— Work order —
Transcribe every entry exactly; the images stay out.

— Data supplied —
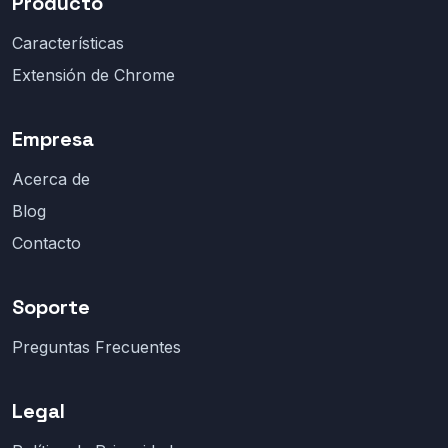
Producto
Características
Extensión de Chrome
Empresa
Acerca de
Blog
Contacto
Soporte
Preguntas Frecuentes
Legal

— Solution to the exercise —
Producto
Características
Extensión de Chrome
Empresa
Acerca de
Blog
Contacto
Soporte
Preguntas Frecuentes
Legal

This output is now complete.